Requirement
Show each line from the listing that includes the word "LAST".

Given information
··········

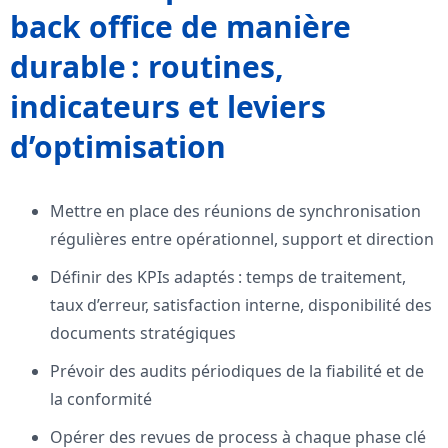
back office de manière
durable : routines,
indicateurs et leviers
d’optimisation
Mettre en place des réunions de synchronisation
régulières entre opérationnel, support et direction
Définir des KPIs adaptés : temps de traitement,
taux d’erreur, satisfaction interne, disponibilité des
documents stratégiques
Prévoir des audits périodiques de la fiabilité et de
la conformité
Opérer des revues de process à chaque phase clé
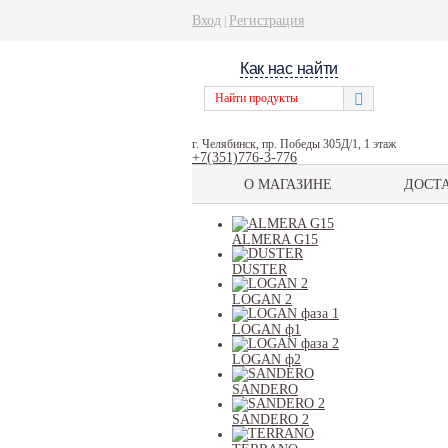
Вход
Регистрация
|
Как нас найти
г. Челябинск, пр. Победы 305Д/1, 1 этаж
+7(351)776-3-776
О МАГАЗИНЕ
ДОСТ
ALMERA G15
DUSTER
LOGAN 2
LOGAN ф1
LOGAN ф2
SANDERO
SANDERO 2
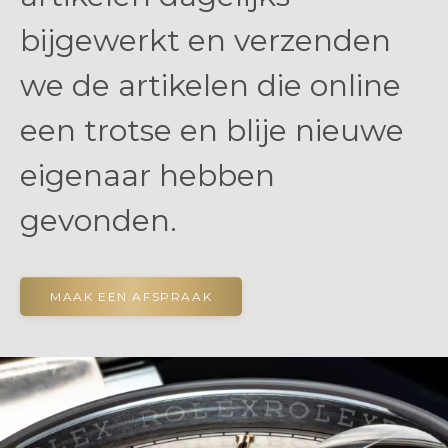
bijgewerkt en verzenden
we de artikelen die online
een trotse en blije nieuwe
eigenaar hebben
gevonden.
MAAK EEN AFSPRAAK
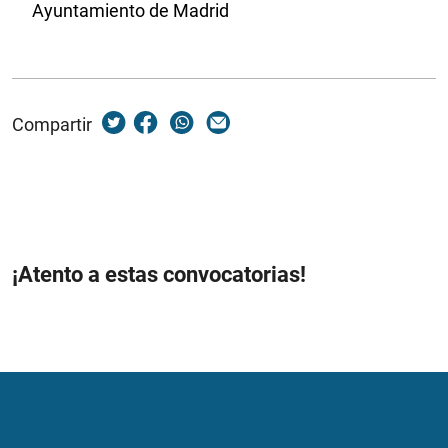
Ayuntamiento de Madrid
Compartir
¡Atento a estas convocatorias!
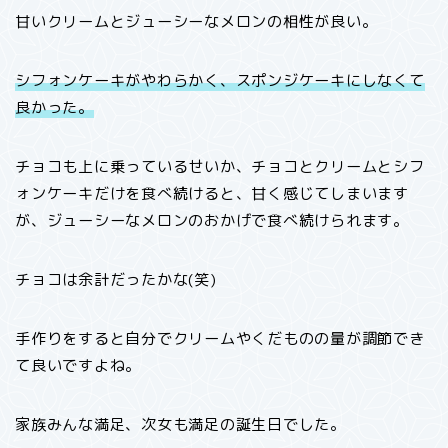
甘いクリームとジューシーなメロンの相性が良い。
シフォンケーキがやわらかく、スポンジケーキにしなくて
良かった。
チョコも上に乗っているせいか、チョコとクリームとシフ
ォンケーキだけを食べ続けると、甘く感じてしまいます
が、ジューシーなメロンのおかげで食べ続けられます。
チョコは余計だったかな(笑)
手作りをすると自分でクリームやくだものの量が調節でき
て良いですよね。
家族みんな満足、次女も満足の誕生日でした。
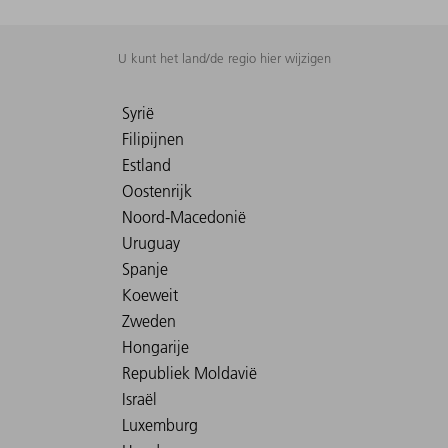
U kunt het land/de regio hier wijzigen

··········

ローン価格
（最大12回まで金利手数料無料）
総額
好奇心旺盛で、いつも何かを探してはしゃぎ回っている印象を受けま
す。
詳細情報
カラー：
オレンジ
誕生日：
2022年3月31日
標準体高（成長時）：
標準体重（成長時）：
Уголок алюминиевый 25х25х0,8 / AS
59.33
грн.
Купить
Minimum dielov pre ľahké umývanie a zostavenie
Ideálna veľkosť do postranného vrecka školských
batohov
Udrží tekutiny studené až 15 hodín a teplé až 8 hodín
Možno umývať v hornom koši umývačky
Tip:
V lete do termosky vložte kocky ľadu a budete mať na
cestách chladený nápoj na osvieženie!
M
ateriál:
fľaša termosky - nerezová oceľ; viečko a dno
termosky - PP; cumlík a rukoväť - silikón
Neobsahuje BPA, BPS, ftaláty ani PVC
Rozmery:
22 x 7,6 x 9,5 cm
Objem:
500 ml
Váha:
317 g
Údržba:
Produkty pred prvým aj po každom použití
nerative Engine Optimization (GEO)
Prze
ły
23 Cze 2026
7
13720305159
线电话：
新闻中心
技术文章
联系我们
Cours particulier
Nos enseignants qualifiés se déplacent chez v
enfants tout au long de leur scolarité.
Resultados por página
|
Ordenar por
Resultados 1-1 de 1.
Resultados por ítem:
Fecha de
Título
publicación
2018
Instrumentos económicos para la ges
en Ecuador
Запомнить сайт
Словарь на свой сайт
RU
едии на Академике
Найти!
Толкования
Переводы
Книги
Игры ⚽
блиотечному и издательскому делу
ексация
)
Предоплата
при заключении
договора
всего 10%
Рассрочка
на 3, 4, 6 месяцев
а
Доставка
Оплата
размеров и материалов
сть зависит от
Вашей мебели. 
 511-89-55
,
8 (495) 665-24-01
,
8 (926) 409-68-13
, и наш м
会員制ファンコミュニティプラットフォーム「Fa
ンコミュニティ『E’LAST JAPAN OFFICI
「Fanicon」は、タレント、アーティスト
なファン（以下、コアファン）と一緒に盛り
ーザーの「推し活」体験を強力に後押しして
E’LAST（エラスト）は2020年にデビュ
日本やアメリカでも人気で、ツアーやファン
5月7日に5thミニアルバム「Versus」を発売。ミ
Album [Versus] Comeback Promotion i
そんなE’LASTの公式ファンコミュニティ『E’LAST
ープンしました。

··········

Output
ンコミュニティ『E’LAST JAPAN OFFICI
E’LAST（エラスト）は2020年にデビュ
そんなE’LASTの公式ファンコミュニティ『E’LAST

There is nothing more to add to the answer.